河原春郎代表取締役兼CEOは、ポータブルプレーヤー市場の中で、フラッシュメモリ/HDDプレーヤーが大きな割合を占めている現状について「レコードからCD、MD、DVDへと進み、今まさにメモリ/HDDという新しいメディアにシフトしつつある時期。過去の例を見ても、こうした時期は、我々にとって大きなビジネスチャンスになる」と説明。「受身になることなく、積極的に魅力的な商品を投入していきたい」と抱負を語った。 さらに、河原社長兼CEOは、同社のデジタルメディア時代への取り組みについて「音と無線通信をコアコンピタンスとした事業を展開している。それはカーエレクトロニクス事業と、無線トランシーバなどのコミュニケーション事業、シアター機器やオーディオ機器などのホームエレクトロニクス事業の3つ。今後はこれらの分野の技術を互いに利用し、シームレスに異なる製品が繋がるようになるだろう」と予測。

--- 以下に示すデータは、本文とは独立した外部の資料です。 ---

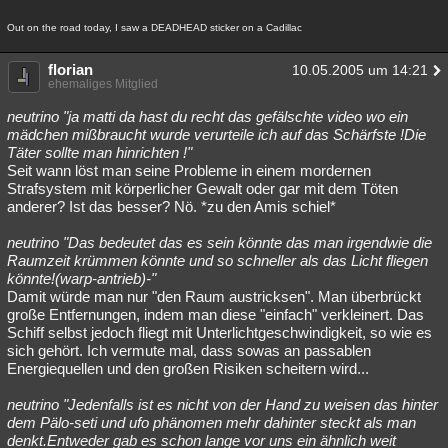
Out on the road today, I saw a DEADHEAD sticker on a Cadillac
florian
10.05.2005 um 14:21
ehemaliges Mitglied
neutrino "ja matti da hast du recht das gefälschte video wo ein
mädchen mißbraucht wurde verurteile ich auf das Schärfste !Die
Täter sollte man hinrichten !"
Seit wann löst man seine Probleme in einem mordernen
Strafsystem mit körperlicher Gewalt oder gar mit dem Töten
anderer? Ist das besser? Nö. *zu den Amis schiel*
neutrino "Das bedeutet das es sein könnte das man irgendwie die
Raumzeit krümmen könnte und so schneller als das Licht fliegen
könnte!(warp-antrieb)-"
Damit würde man nur "den Raum austricksen". Man überbrückt
große Entfernungen, indem man diese "einfach" verkleinert. Das
Schiff selbst jedoch fliegt mit Unterlichtgeschwindigkeit, so wie es
sich gehört. Ich vermute mal, dass sowas an passablen
Energiequellen und den großen Risiken scheitern wird...
neutrino "Jedenfalls ist es nicht von der Hand zu weisen das hinter
dem Pälo-seti und ufo phänomen mehr dahinter steckt als man
denkt.Entweder gab es schon lange vor uns ein ähnlich weit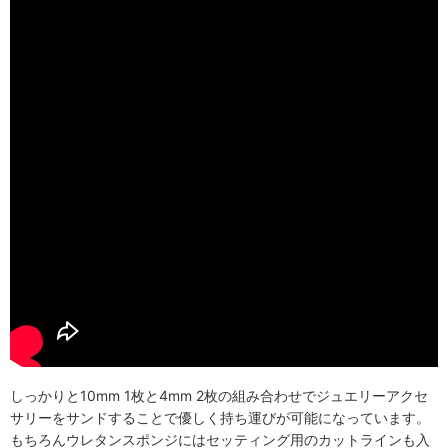
しっかりと10mm 1枚と4mm 2枚の組み合わせでジュエリーアクセ
サリーをサンドすることで優しく持ち運びが可能になっています。
もちろんウレタンスポンジにはセッティング用のカットラインも入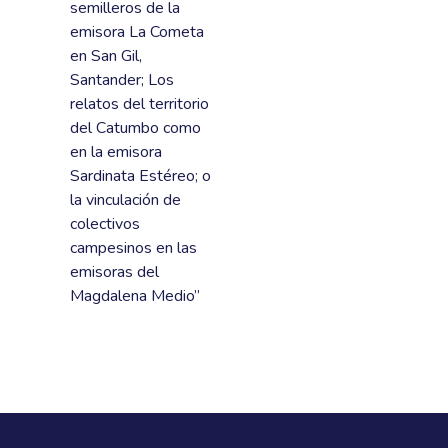
semilleros de la
emisora La Cometa
en San Gil,
Santander; Los
relatos del territorio
del Catumbo como
en la emisora
Sardinata Estéreo; o
la vinculación de
colectivos
campesinos en las
emisoras del
Magdalena Medio”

その一例として、今回発表されたHDDプレーヤー「HD20GA7」と、MD/CDミニコンポ「ES-A5MD」の連携機能を紹介した。HD20GA7とES-A5MDは、別売の専用ケーブル(価格未定)で接続すると、HD20GA7の音声をコンポで再生できるほか、ミニコンポ本体や付属するリモコンから、HD20GA7の基本操作が行なえるようになる。
河原社長兼CEOはこの機能について、「アナログ入力でも、HDDプレーヤーの再生音をコンポに入れることはできる。しかし、我々はHDDプレーヤーも、ピュアオーディオのコンポーネントの1つと考え、音質を磨いている。よって、ポータブルプレーヤーであっても、コンポから操作できるという付加価値を追加した」と説明。 音質へのこだわりは強く、製品の最終段階まで音質を厳しくチェックする「音質マイスター」制度を取り入れているのも特徴。同社では開発にあたり、「圧縮オーディオファイルのプレーヤーだからといって妥協することなく、“ケンウッドのオーディオプレーヤーだ”という気概で開発した。命を掛けたと言うと言い過ぎかもしれないが、そのくらいの気持ちで開発している」という。 なお、連携機能の今後については「現在は再生音をコンポで聴くだけだが、これはあくまで第1弾。今後はBluetoothなどの無線機能などを利用し、手軽かつ、より高機能な連携を実現していきたい」と語った。 会場にはコンポ以外にも、カーオーディオとの接続を実現する専用ケーブルも参考展示されていた。これは、HD20GA7の再生音を同社のカーオーディオに入力するためのケーブルで、HD20GA7をカーオーディオのコンソールから制御する機能はない。夏頃の発売を予定しており、価格は未定となっている。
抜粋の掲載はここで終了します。